Yep, yep. We're near the end of time here, but you've kind of tied all this up into a framework
to look at. You call it deciding, designing, and doing. And I think we've talked through each of
those pieces a little bit, but can you um give a quick overview of of how that framework
and how to put it into use yeah so i actually talked a lot about design right i mean which is
the which is the principles of organizing this is a really i know this is i can't i can't emphasize
this enough eric i know it's a really basic insight but if you want to do something make it
easy yeah that is really if you don't want to do something make it hard that's that's you know and
that that is if you do that if you can do that you're you know a long way towards achieving your
goals um we did the design but the do bit is is really where we started in a way of paying
attention to things that make you make you feel good it's remarkable that you know music therapy
has been shown to be hugely effective across a whole range of health conditions mental health conditions physical health conditions music
literally lights up your entire brain everybody i would say without exception is happy when they
listen to music they enjoy so so just do it right design ways of listening to more music into your
life um the deciding bit i think is a really maybe one of the more more interesting bits because it's
where sometimes we have this idea of the person that we think we'd like to be the number of
journalists for example that i've met who say they're going to write a novel right don't they
all say that right well most of them don't so i don't know actually how many of them actually
really want to but they say that because they think that's what a journalist should do and so
the deciding bit is that really is obviously the first of the three d's but it's actually you
know the probably the most critical bit in a way because you need to be absolutely clear that this
story that you tell yourself about the person that you want to be instead is actually going to play
itself out in you feeling better and happier so i'll just make a plug for the second book which
will be coming next year which is called Trap, which is actually going to be about the stories
that people live in that often get in the way of them leading happier lives.
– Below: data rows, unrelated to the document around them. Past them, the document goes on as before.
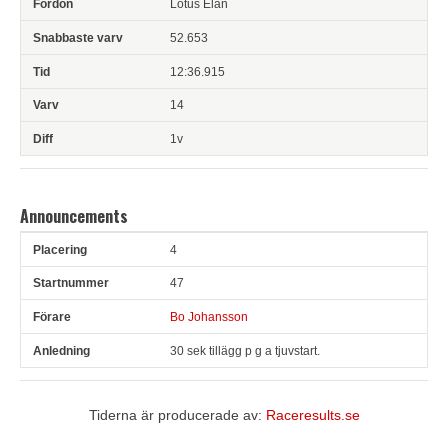
Lotus Elan
52.653
12:36.915
14
1v
Announcements
4
Pl
Snr
Förare
Anledning
47
Bo Johansson
30 sek tillägg p g a tjuvstart.
Tiderna är producerade av:
Raceresults.se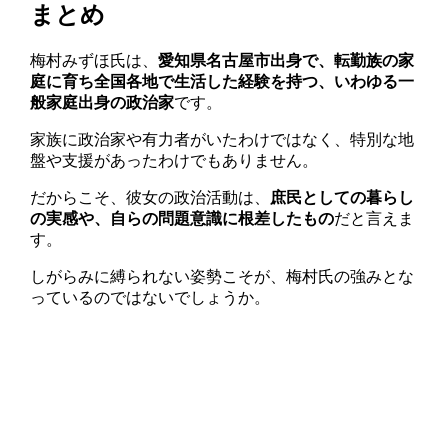
まとめ
梅村みずほ氏は、
愛知県名古屋市出身で、転勤族の家
庭に育ち全国各地で生活した経験を持つ、いわゆる一
般家庭出身の政治家
です。
家族に政治家や有力者がいたわけではなく、特別な地
盤や支援があったわけでもありません。
だからこそ、彼女の政治活動は、
庶民としての暮らし
の実感や、自らの問題意識に根差したもの
だと言えま
す。
しがらみに縛られない姿勢こそが、梅村氏の強みとな
っているのではないでしょうか。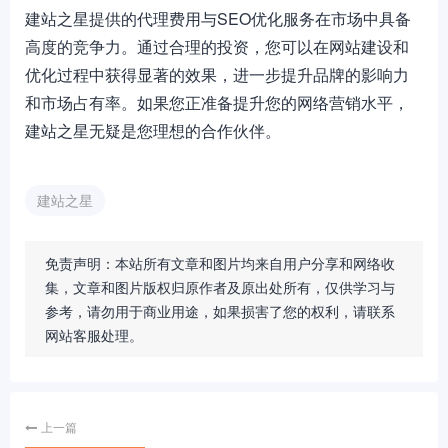
建站之星提供的代理费用与SEO优化服务在市场中具备
高度的竞争力。通过合理的投资，您可以在网站建设和
优化过程中获得显著的效果，进一步提升品牌的影响力
和市场占有率。如果您正准备提升您的网络营销水平，
建站之星无疑是您理想的合作伙伴。
建站之星
免责声明：本站所有文章和图片均来自用户分享和网络收
集，文章和图片版权归原作者及原出处所有，仅供学习与
参考，请勿用于商业用途，如果损害了您的权利，请联系
网站客服处理。
上一篇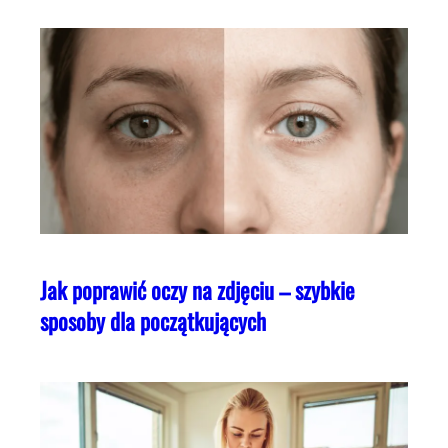
Jak poprawić oczy na zdjęciu – szybkie
sposoby dla początkujących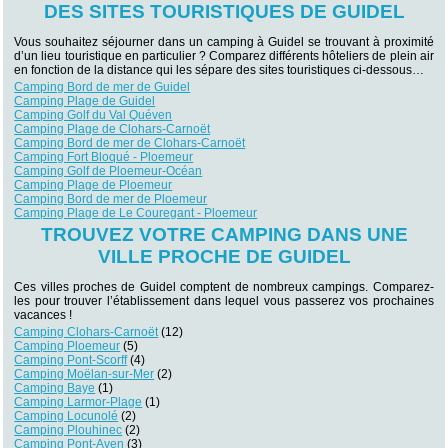
DES SITES TOURISTIQUES DE GUIDEL
Vous souhaitez séjourner dans un camping à Guidel se trouvant à proximité
d’un lieu touristique en particulier ? Comparez différents hôteliers de plein air
en fonction de la distance qui les sépare des sites touristiques ci-dessous…
Camping Bord de mer de Guidel
Camping Plage de Guidel
Camping Golf du Val Quéven
Camping Plage de Clohars-Carnoët
Camping Bord de mer de Clohars-Carnoët
Camping Fort Bloqué - Ploemeur
Camping Golf de Ploemeur-Océan
Camping Plage de Ploemeur
Camping Bord de mer de Ploemeur
Camping Plage de Le Couregant - Ploemeur
TROUVEZ VOTRE CAMPING DANS UNE
VILLE PROCHE DE GUIDEL
Ces villes proches de Guidel comptent de nombreux campings. Comparez-
les pour trouver l’établissement dans lequel vous passerez vos prochaines
vacances !
Camping Clohars-Carnoët
(12)
Camping Ploemeur
(5)
Camping Pont-Scorff
(4)
Camping Moëlan-sur-Mer
(2)
Camping Baye
(1)
Camping Larmor-Plage
(1)
Camping Locunolé
(2)
Camping Plouhinec
(2)
Camping Pont-Aven
(3)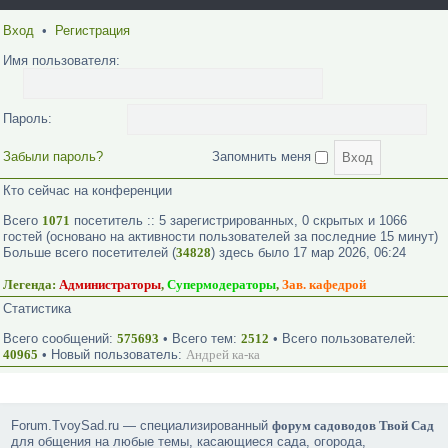
Вход
•
Регистрация
Имя пользователя:
Пароль:
Забыли пароль?
Запомнить меня
Кто сейчас на конференции
Всего
1071
посетитель :: 5 зарегистрированных, 0 скрытых и 1066
гостей (основано на активности пользователей за последние 15 минут)
Больше всего посетителей (
34828
) здесь было 17 мар 2026, 06:24
Легенда:
Администраторы
,
Супермодераторы
,
Зав. кафедрой
Статистика
Всего сообщений:
575693
• Всего тем:
2512
• Всего пользователей:
40965
• Новый пользователь:
Андрей ка-ка
Forum.TvoySad.ru — специализированный
форум садоводов Твой Сад
для общения на любые темы, касающиеся сада, огорода,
We tell ourselves that
we should be richer and more successful and married and all these things, when actually,
for some people, those things are good, but the chasing of them is often quite harmful for many
people. Yeah, exactly. I think that gets to, you mentioned it briefly, and it was that, you know, this idea
of the experiencing self, which is the part of us that can experience and enjoy happiness versus
the evaluating self, or another word for the evaluating self, right, is kind of the narrative
self. It's that. It's the stories we're telling ourselves all the time and and your basic um piece here is
pay attention to what actually makes you happy track your time watch what you're doing did that
did i enjoy that did i not enjoy that and move away from our beliefs about what will make us
happy into our actual experience of what does you You've actually read the book, Eric.
The whole darn thing.
The whole thing.
You're better at explaining it than I am.
All right, Paul.
Well, thank you so much for taking the time to come on.
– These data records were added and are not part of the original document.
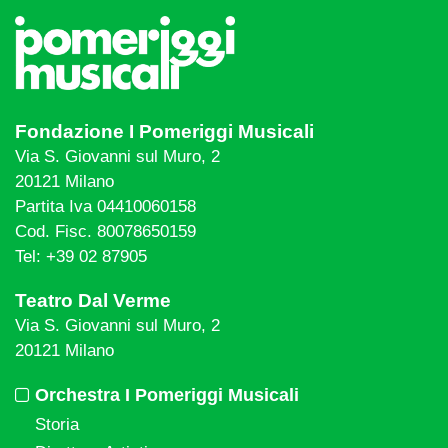
Fondazione I Pomeriggi Musicali
Via S. Giovanni sul Muro, 2
20121 Milano
Partita Iva 04410060158
Cod. Fisc. 80078650159
Tel: +39 02 87905
Teatro Dal Verme
Via S. Giovanni sul Muro, 2
20121 Milano
Orchestra I Pomeriggi Musicali
Storia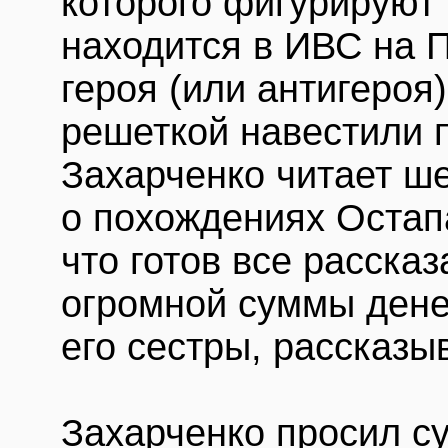
которого фигурируют
находится в ИВС на П
героя (или антигероя
решеткой навестили 
Захарченко читает ш
о похождениях Остап
что готов все расска
огромной суммы денег
его сестры, рассказы
Захарченко просил су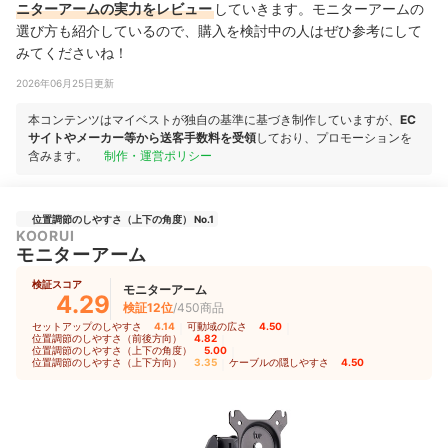
ニターアームの実力をレビュー
していきます。モニターアームの
選び方も紹介しているので、購入を検討中の人はぜひ参考にして
みてくださいね！
2026年06月25日更新
本コンテンツはマイベストが独自の基準に基づき制作していますが、
EC
サイトやメーカー等から送客手数料を受領
しており、プロモーションを
含みます。
制作・運営ポリシー
位置調節のしやすさ（上下の角度） No.1
KOORUI
モニターアーム
検証スコア
モニターアーム
4.29
検証12位
/450商品
セットアップのしやすさ
4.14
｜
可動域の広さ
4.50
｜
位置調節のしやすさ（前後方向）
4.82
｜
位置調節のしやすさ（上下の角度）
5.00
｜
位置調節のしやすさ（上下方向）
3.35
｜
ケーブルの隠しやすさ
4.50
I know we're kind of up against our time frame here.
So I appreciate the time and let me know when the next book comes out and we'll talk again.
We will do. Listen, thank you so much. One of the things I talk about in the book is how the scarcest resource that we have is our time. And we're now half an hour closer to death than
we were before we started. I think this has been a very pleasurable and purposeful use of that half
an hour. So thank you very much. Me too. All right. Take care, Paul.
Cheers. Bye.
See you very much. Uh, me too. All right. Take care, Paul. Cheers. Bye. See you. Bye.